JERUSALEM — Not a lot binds the new Israeli government. It’s an unwieldy and incoherent coalition of right-wingers, leftists, centrists and Islamists that many fear won’t survive more than a few months, let alone years.
But a pair of recent decisions, both related to the most divisive issue in Israel, the Palestinian conflict, show how the government seems to have found, so far at least, a way to maneuver through a maze of sensitive issues while avoiding collapse: by tilting to the right, while giving its leftist and Arab members just enough concessions to justify staying in the alliance.
The latest example was how it dealt with a new, unauthorized Jewish settlement in the occupied West Bank that has set off daily protests by local Palestinians. Pull it down, and Naftali Bennett, the hard-right prime minister, risked angering his pro-settler base. Let it remain, and he might have prompted his left-wing and Islamist allies to reconsider their involvement in the coalition.
On Friday, his government finalized a response that held the coalition together, even as it angered its leftist flank and did nothing for the Palestinians living nearby. The settlers will be evicted for now, the government said in a statement, but their homes will remain and soldiers will be stationed on the site to protect it.
The government will also investigate the land’s ownership, the statement said. If it decides some or all of the land belongs to the Israeli state, rejecting ownership claims by local Palestinian farmers, the government will then permit construction of a religious school on the site, allowing settlers to return.

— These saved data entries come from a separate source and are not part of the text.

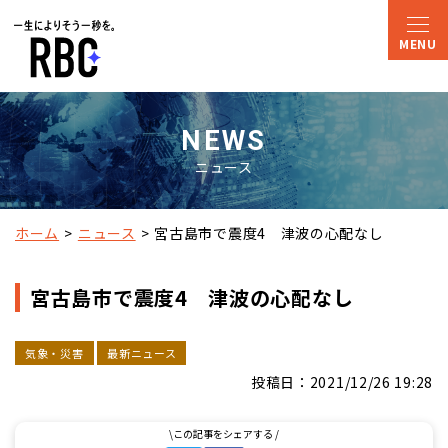
NEWS
ニュース
ホーム
ニュース
宮古島市で震度4　津波の心配なし
宮古島市で震度4 津波の心配なし
気象・災害
最新ニュース
投稿日：2021/12/26 19:28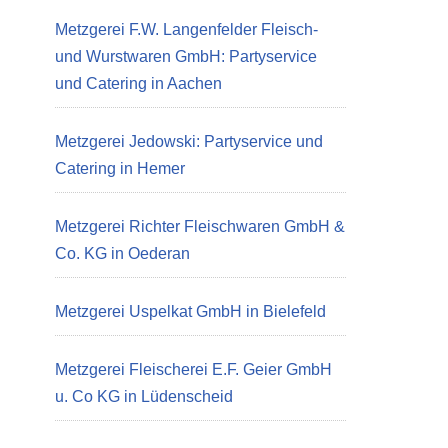
Metzgerei F.W. Langenfelder Fleisch-
und Wurstwaren GmbH: Partyservice
und Catering in Aachen
Metzgerei Jedowski: Partyservice und
Catering in Hemer
Metzgerei Richter Fleischwaren GmbH &
Co. KG in Oederan
Metzgerei Uspelkat GmbH in Bielefeld
Metzgerei Fleischerei E.F. Geier GmbH
u. Co KG in Lüdenscheid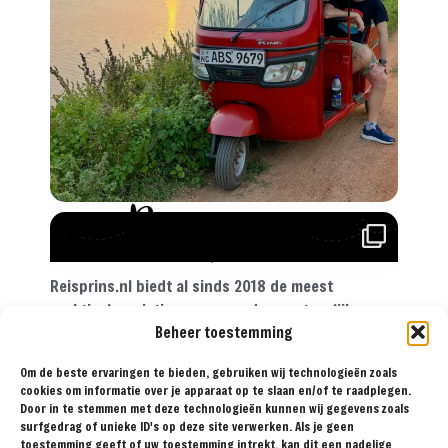
Reisprins.nl biedt al sinds 2018 de meest
praktische reistips aan voor de avontuurlijke
Beheer toestemming
reiziger. Met onze tips, reisroutes en
reisverslagen ga je met een gerust hart op reis!
Om de beste ervaringen te bieden, gebruiken wij technologieën zoals
cookies om informatie over je apparaat op te slaan en/of te raadplegen.
Door in te stemmen met deze technologieën kunnen wij gegevens zoals
surfgedrag of unieke ID's op deze site verwerken. Als je geen
BESTEMMINGEN
TIPS
REISVERSLAGEN
OVER
SAMENWERKEN
toestemming geeft of uw toestemming intrekt, kan dit een nadelige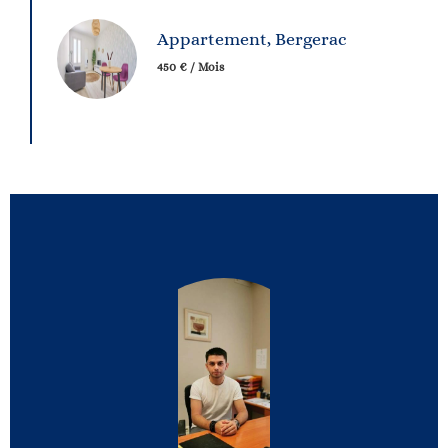
Appartement, Bergerac
450 € / Mois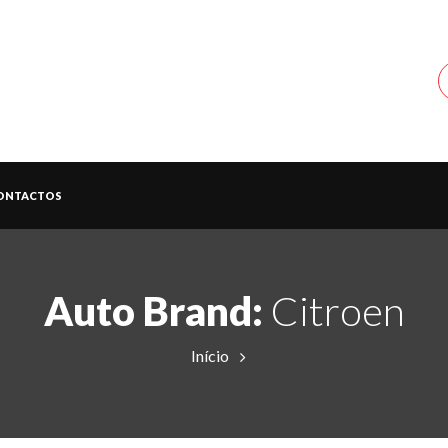
ONTACTOS
Auto Brand:
Citroen
Início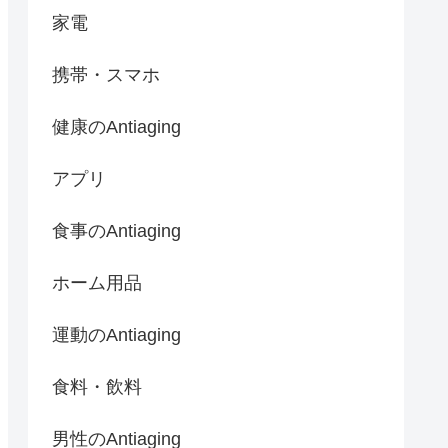
家電
携帯・スマホ
健康のAntiaging
アプリ
食事のAntiaging
ホーム用品
運動のAntiaging
食料・飲料
男性のAntiaging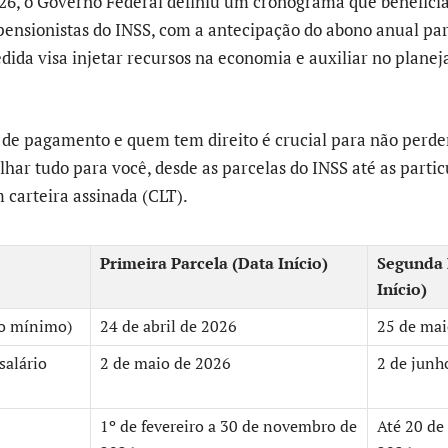
026, o Governo Federal definiu um cronograma que benefici
pensionistas do INSS, com a antecipação do abono anual pa
dida visa injetar recursos na economia e auxiliar no plane
 de pagamento e quem tem direito é crucial para não perde
lhar tudo para você, desde as parcelas do INSS até as parti
 carteira assinada (CLT).
Primeira Parcela (Data Início)
Segunda 
Início)
io mínimo)
24 de abril de 2026
25 de mai
salário
2 de maio de 2026
2 de junh
1º de fevereiro a 30 de novembro de
Até 20 de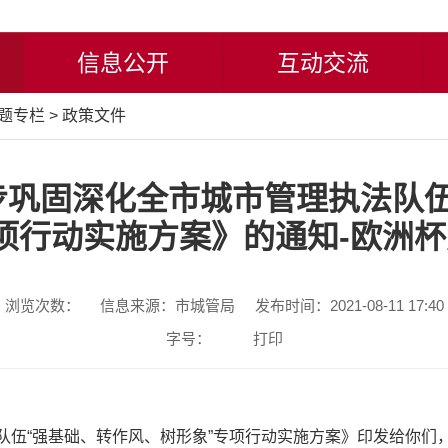
信息公开
互动交流
题专栏
>
政策文件
步巩固深化全市城市管理执法队伍
项行动实施方案》的通知-欧洲
浏览次数：
信息来源：市城管局
发布时间：2021-08-11 17:40
字号：
打印
队伍“强基础、转作风、树形象”专项行动实施方案》
印发给你们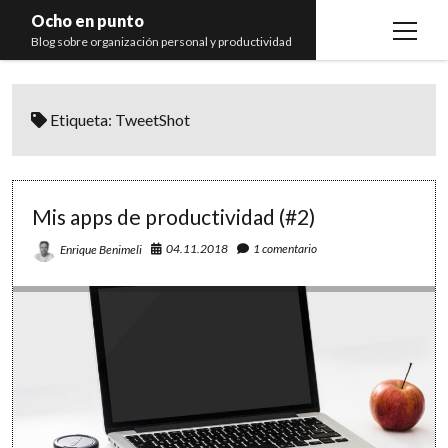
Ocho en punto
open
Blog sobre organización personal y productividad
menu
Inicio
Etiqueta:
TweetShot
Libros
Recomendaciones
Mis apps de productividad (#2)
04.11.2018
1 comentario
Enrique Benimeli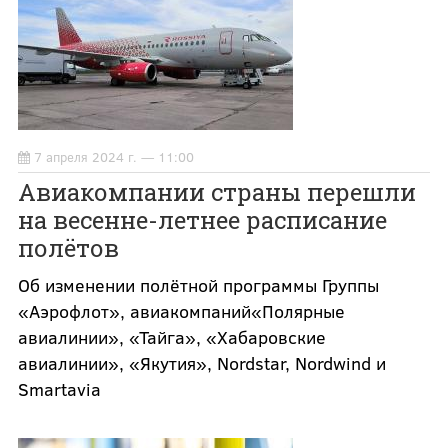
7 апреля 2024 г. — 11:00
Авиакомпании страны перешли
на весенне-летнее расписание
полётов
Об изменении полётной программы Группы
«Аэрофлот», авиакомпаний«Полярные
авиалинии», «Тайга», «Хабаровские
авиалинии», «Якутия», Nordstar, Nordwind и
Smartavia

It was a formula that mimicked the government’s approach to a far-right march through Palestinian areas of Jerusalem, organized in the final days of former Prime Minister Benjamin Netanyahu’s term. The march was held on government’s second full day in office.
The coalition gave it the go-ahead, placating its hard-right and centrist constituents while outraging its leftist and Islamist supporters. But it made a concession to the latter by changing the route of the march away from the most provocative areas.
The government was formed on June 13 with the one unifying goal of forcing Mr. Netanyahu, Israel’s longest-serving prime minister, from office after 15 years in power, including the last 12 in a single stretch. But beyond that, the coalition’s eight parties agree on little, and they have little room for maneuver if they disagree.
In the parliamentary vote that gave them power, they fell short of an overall majority, beating Mr. Netanyahu’s bloc by just one vote.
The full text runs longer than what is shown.